Evangelist (Feb. 10th 2009)

The last two days I’ve been stuck indoors with a heavy cold and a raised temperature. Not even tasting the fresh air outside, and my head thickly congested, I’m unable to activate that part of the brain that’s a spokesman for the soul, but I thought I might just start anyhow, and see if in half an hour the Muse might be sufficiently invoked to lend a hand in publishing something.

O muse, o alto ingegno, or m’aiutate;
o mente che scrivesti ciò ch’io vidi,
qui si parrà la tua nobilitate.

O Muses, O high genius, now assist me!
o memory, that didst write down what I saw,
here thy nobility shall be manifest! [Dante, Inferno, Canto II]

Reading and writing are important, especially writing because it is the window to our own soul—when not stuffed up with a cold of course. Wikipedia gives examples of poets invoking the Muse: Homer, Virgil, Catullus, Dante, Milton, Shakespeare, Chaucer.

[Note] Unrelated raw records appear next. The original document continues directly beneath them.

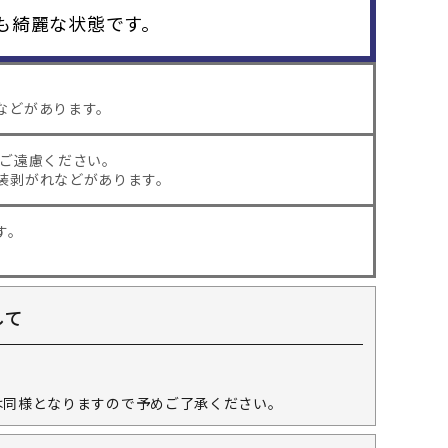
も綺麗な状態です。
などがあります。
はご遠慮ください。
装剥がれなどがあります。
す。
して
。
は同様となりますので予めご了承ください。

How many of them actually believed that their inspiration actually came from a feminine being named Clio, Melpomene or Calliope? Enough, we can leave out the names of the other six.

I’m not sure how to answer my own rhetorical question, for inspiration comes from somewhere that can only be referred to indirectly, with metaphor. It is brought up from a deep well, or it is forged from the heat in a furnace; or it is a Muse providing assistance.

It’s that word “belief” that causes the trouble; as if each one of us is prepared to enter the witness-box at any time, take the book in our right hand, and swear by Almighty God that the evidence we shall give is the truth, the whole truth and nothing but the truth: “so help me God”. For God helps us tell truth, as the Muse helps us with poetic inspiration, at any rate will help Marc now that he’s announced to the whole world: “I have started it.” For there is something sacred about this creative endeavour, and I wonder how many of the millions of born-again scribblers and bloggers and emailers and published authors give thanks to the parts of their brain which connect them to their Muse, and more especially to the Muse herself. And if they don’t glimpse their soul through writing, then give thanks to the guardian angel who fixes chance encounters.

I wrote in a recent post Beginnings about eavesdropping the conversation of two boys on a bus. The other day I arrived at the same bus stop for the same ride back into town and found there a young woman anxiously examining the timetable. I won’t bore you with the full details of our conversation—the selective exchange of life-stories that seem to happen when I bump into strangers—so suffice to say she was a committed Christian on her way to a retreat. So at some point I admitted to having been brought up in the Church of England, attending services twice on Sundays and yet never believing that Christ died for me, or that he was Lord. Despite this, I said, I find myself somewhat drawn to the C of E in my declining years, for it rounds off my life somehow, and since I don’t even care about belief any more, I can just go along for the ride, enjoying the hymns, the Book of Common Prayer, the ancient buildings, the fellowship (though I’ll always be a Steppenwolf, at the edge of the congregation, slinking out hoping to remain unnoticed). I was banking on the traditional notion that the C of E is a “broad church”: anyone can join!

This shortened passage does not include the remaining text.